** Input follows **

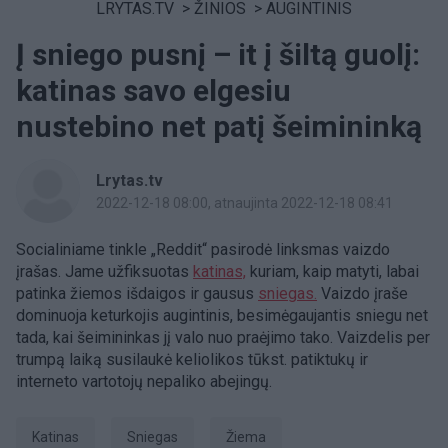
LRYTAS.TV
>
ŽINIOS
>
AUGINTINIS
Į sniego pusnį – it į šiltą guolį:
katinas savo elgesiu
nustebino net patį šeimininką
Lrytas.tv
2022-12-18 08:00
, atnaujinta 2022-12-18 08:41
Socialiniame tinkle „Reddit“ pasirodė linksmas vaizdo
įrašas. Jame užfiksuotas
katinas,
kuriam, kaip matyti, labai
patinka žiemos išdaigos ir gausus
sniegas.
Vaizdo įraše
dominuoja keturkojis augintinis, besimėgaujantis sniegu net
tada, kai šeimininkas jį valo nuo praėjimo tako. Vaizdelis per
trumpą laiką susilaukė keliolikos tūkst. patiktukų ir
interneto vartotojų nepaliko abejingų.
Katinas
Sniegas
Žiema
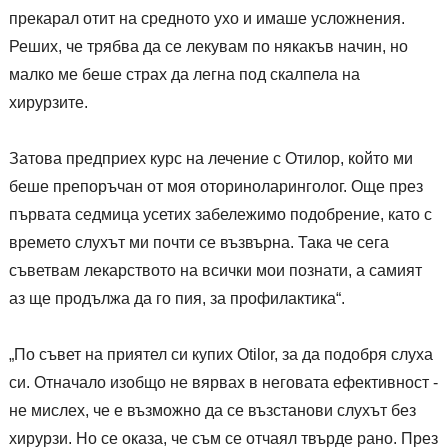
прекарал отит на средното ухо и имаше усложнения.
Реших, че трябва да се лекувам по някакъв начин, но
малко ме беше страх да легна под скалпела на
хирурзите.
Затова предприех курс на лечение с Отилор, който ми
беше препоръчан от моя оториноларинголог. Още през
първата седмица усетих забележимо подобрение, като с
времето слухът ми почти се възвърна. Така че сега
съветвам лекарството на всички мои познати, а самият
аз ще продължа да го пия, за профилактика“.
„По съвет на приятел си купих Otilor, за да подобря слуха
си. Отначало изобщо не вярвах в неговата ефективност -
не мислех, че е възможно да се възстанови слухът без
хирурзи. Но се оказа, че съм се отчаял твърде рано. През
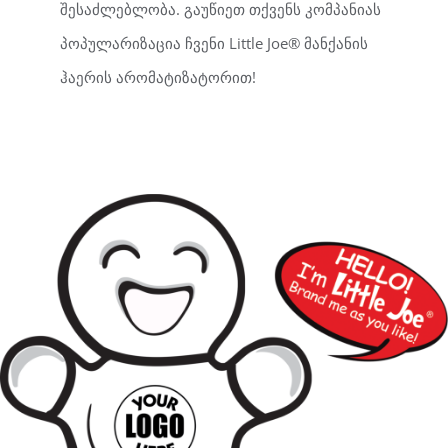
შესაძლებლობა. გაუწიეთ თქვენს კომპანიას
პოპულარიზაცია ჩვენი Little Joe® მანქანის
ჰაერის არომატიზატორით!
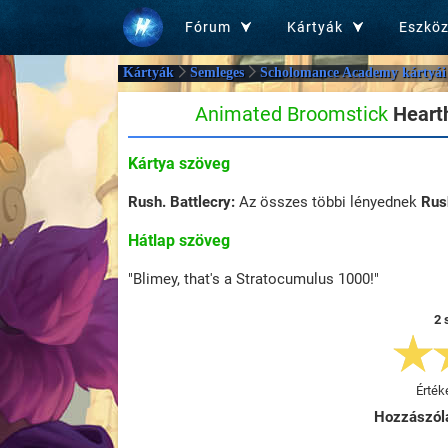
Fórum
Kártyák
Eszkö
Kártyák
Semleges
Scholomance Academy kártyái
Animated Broomstick
Heart
Kártya szöveg
Rush. Battlecry:
Az összes többi lényednek
Rus
Hátlap szöveg
"Blimey, that's a Stratocumulus 1000!"
2 
Érték
Hozzászól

** End of Input **

Filter the material for the word "беше" and copy each matching line.

Answer box>
малко ме беше страх да легна под скалпела на
беше препоръчан от моя оториноларинголог. Още през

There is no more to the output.